Jackson KT, Dennis CL. Lanolin for the treatment of nipple pain in breastfeeding women: a randomized controlled trial. Matern Child Nutr 2017; 13.
乳頭の痛みがある授乳中の女性186人を、ラノリン使用群もしくは通常ケア群にランダム化し、4日後の乳頭の痛みの差があるかどうかを確認した。
背景
■ 乳頭の痛みと障害は、授乳中の女性によくみられ授乳の結果が否定的になることと関連している。
■ 医療従事者は、乳頭の疼痛/障害の治療にラノリンの使用をしばしば推奨するが、乳頭痛および授乳の結果に対するラノリンの有効性を評価したランダム化比較試験はない。
目的
■ 本研究の目的は、乳首が傷害された、授乳中の女性における乳頭の痛みに対するラノリンの効果を評価することだった。
方法
■ カナダのオンタリオ州、ハミルトンの三次医療病院で、ランダム化シングルブラインド対照比較試験が実施された。
■ 乳頭の痛み/障害があることが確認された授乳中の女性186人を、ラノリン使用群(介入群; 93人)または通常ケア群(対照群93人)にランダム化した。

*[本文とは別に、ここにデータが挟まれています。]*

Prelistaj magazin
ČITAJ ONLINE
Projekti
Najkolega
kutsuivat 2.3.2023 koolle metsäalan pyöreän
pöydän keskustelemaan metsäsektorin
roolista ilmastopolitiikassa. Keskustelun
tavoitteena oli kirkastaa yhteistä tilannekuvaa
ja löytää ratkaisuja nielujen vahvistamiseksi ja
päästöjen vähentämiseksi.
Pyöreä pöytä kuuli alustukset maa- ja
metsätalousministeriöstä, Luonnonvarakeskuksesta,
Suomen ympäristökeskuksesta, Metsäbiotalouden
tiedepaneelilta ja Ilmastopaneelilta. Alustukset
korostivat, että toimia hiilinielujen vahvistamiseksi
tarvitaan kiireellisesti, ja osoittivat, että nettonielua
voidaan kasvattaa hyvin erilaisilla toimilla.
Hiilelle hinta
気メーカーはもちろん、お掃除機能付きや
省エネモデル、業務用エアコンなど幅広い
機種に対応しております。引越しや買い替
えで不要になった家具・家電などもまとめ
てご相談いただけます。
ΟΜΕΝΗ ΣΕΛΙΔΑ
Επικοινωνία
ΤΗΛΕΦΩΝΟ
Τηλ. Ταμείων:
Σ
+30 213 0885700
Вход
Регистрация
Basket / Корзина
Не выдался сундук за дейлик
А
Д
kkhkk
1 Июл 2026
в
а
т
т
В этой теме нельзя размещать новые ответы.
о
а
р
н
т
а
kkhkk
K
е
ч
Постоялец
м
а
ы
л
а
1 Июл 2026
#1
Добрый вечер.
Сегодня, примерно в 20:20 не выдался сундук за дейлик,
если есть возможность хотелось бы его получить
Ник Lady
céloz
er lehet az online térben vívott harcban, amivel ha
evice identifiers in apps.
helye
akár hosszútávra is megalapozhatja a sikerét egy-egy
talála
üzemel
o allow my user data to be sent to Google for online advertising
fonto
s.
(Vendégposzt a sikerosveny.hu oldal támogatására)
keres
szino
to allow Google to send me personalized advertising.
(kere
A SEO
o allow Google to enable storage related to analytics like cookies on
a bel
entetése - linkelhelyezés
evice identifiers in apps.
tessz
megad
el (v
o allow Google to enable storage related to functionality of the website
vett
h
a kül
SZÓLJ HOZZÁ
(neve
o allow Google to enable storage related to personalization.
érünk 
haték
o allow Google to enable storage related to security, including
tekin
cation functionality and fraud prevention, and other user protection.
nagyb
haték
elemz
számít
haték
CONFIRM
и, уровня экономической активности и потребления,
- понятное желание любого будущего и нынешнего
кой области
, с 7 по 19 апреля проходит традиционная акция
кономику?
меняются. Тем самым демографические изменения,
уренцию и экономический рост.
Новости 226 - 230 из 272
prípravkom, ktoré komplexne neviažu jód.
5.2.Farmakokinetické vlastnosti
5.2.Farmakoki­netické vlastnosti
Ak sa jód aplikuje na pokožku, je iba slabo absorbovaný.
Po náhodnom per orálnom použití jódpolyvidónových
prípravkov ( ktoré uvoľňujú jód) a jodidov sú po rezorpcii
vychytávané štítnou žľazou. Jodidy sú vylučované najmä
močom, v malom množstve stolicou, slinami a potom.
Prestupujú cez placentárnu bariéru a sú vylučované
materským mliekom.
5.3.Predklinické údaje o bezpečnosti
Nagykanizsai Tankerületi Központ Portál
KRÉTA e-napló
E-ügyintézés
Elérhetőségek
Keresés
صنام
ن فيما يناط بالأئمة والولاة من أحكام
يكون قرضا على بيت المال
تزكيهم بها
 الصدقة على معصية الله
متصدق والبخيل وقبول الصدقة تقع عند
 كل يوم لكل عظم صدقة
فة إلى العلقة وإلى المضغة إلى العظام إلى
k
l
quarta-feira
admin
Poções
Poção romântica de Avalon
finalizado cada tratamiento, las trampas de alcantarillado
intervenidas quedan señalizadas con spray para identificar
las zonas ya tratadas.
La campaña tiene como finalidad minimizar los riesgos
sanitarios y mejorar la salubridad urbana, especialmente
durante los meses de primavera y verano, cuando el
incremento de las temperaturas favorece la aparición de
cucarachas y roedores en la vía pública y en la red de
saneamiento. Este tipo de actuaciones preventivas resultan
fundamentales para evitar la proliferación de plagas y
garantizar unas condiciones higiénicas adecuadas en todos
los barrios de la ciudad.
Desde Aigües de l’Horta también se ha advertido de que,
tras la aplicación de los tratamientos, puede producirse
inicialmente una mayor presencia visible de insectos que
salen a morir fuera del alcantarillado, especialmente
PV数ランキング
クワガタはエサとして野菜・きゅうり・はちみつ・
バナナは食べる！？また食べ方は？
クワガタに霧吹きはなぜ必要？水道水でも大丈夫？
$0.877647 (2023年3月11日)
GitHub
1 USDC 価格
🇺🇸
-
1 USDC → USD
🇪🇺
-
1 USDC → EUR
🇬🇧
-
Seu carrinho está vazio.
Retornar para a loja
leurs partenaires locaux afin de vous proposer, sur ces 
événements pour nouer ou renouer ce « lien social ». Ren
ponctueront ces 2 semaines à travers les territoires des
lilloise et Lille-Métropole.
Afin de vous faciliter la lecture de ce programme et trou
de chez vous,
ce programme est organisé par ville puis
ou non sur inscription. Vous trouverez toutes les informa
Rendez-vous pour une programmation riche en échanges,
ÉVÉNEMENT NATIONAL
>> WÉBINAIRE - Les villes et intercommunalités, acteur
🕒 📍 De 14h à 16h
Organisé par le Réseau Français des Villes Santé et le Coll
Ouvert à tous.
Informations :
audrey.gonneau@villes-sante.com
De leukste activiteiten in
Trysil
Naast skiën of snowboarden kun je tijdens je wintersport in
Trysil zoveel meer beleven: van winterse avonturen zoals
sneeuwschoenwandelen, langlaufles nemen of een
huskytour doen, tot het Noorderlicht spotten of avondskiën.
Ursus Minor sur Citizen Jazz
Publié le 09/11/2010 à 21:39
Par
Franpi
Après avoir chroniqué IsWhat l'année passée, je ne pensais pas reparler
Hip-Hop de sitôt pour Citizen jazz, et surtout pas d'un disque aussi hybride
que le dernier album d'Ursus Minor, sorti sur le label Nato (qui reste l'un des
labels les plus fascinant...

■ プライマリアウトカムは、Numeric Rating Scaleで測定したランダム化した4日後の乳頭の痛みだった。
■ さらに、Short Form McGill Pain Questionnaireで測定した乳頭の痛み、授乳期間/完全母乳、授乳時の自己効力感、通常のケアと比較したラノリン治療に対する母の満足度などの結果が得られた。
結果
■ その結果、ランダム化された4日後の平均の疼痛スコアに有意な群間差は認められなかった。
■ 両群において、ランダム化した7日後までに臨床的に妥当な乳頭の痛みの低下があった。
■ 通常のケア群と比較し、ラノリン群の女性の方が治療に有意に満足していると報告した。
■ 他のセカンダリアウトカムについて、群間差は有意でなかった。
結論
■ より多くの女性がラノリンの使用に満足していたが、乳頭の痛みや障害に対するラノリンの使用は、乳頭の痛みの軽減や授乳結果の改善には効果がなかった。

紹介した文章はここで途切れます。